### How to complete this task
The answer must consist of every line below that holds the word "řešení".

### Task inputs
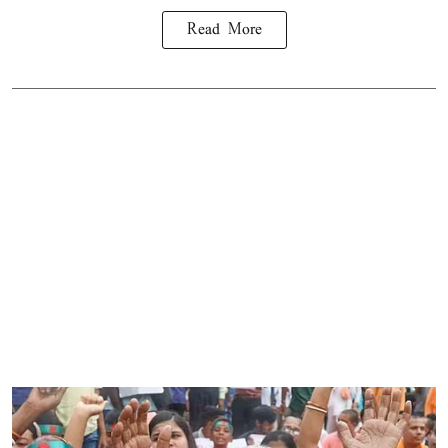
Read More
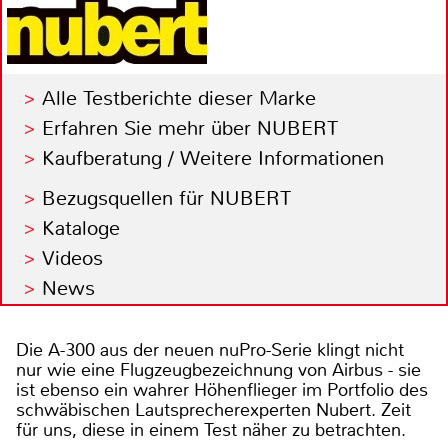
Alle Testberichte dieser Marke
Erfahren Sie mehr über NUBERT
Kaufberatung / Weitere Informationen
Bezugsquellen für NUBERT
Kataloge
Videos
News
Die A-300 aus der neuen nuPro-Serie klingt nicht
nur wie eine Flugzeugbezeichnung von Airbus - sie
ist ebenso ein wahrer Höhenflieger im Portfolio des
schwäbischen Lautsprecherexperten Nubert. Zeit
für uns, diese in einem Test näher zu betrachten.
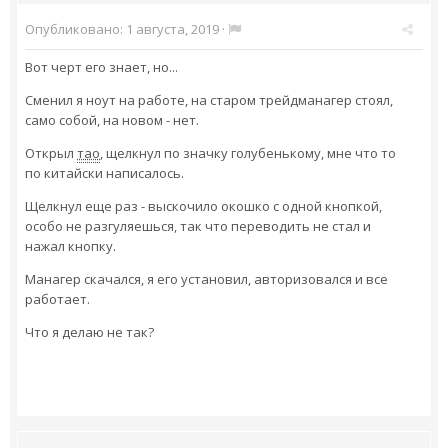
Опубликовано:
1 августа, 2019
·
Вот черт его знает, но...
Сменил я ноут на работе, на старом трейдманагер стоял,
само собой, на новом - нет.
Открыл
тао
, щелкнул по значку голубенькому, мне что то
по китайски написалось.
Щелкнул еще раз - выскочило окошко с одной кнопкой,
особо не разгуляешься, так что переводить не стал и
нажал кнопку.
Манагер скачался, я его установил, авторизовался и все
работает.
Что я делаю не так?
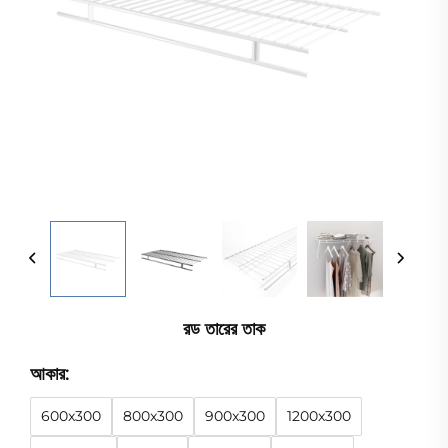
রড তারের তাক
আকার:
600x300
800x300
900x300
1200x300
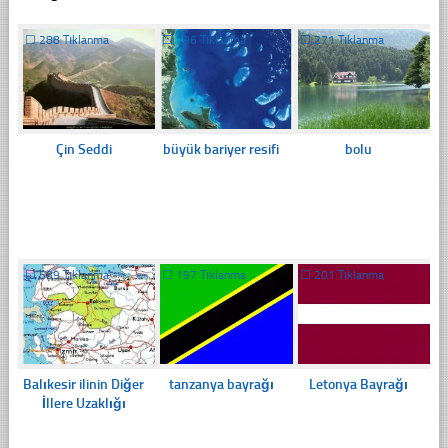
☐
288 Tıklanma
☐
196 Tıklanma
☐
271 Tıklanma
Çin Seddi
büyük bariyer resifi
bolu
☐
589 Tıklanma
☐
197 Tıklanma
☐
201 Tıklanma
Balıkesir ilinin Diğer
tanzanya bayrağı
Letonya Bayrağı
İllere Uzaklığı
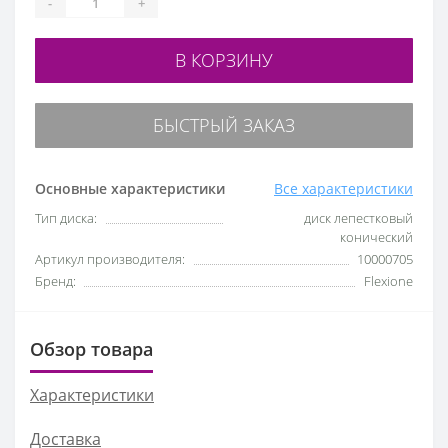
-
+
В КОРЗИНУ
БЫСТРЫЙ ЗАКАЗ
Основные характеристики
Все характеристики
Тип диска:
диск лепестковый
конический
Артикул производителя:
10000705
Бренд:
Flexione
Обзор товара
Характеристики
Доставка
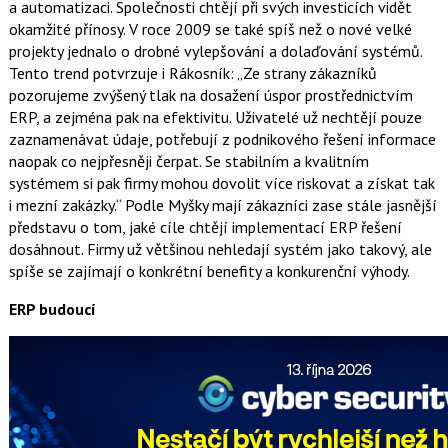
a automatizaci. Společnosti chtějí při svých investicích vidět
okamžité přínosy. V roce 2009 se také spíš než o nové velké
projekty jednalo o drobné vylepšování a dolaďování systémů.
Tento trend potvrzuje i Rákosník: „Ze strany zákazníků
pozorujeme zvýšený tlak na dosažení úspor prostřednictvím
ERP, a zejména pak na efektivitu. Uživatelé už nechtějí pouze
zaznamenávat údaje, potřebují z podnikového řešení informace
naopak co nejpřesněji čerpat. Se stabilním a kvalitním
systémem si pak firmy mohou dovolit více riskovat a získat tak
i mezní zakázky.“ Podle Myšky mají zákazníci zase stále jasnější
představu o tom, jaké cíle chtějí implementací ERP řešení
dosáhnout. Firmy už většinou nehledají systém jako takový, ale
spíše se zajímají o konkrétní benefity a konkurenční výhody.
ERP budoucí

### Written answer
zaznamenávat údaje, potřebují z podnikového řešení informace
představu o tom, jaké cíle chtějí implementací ERP řešení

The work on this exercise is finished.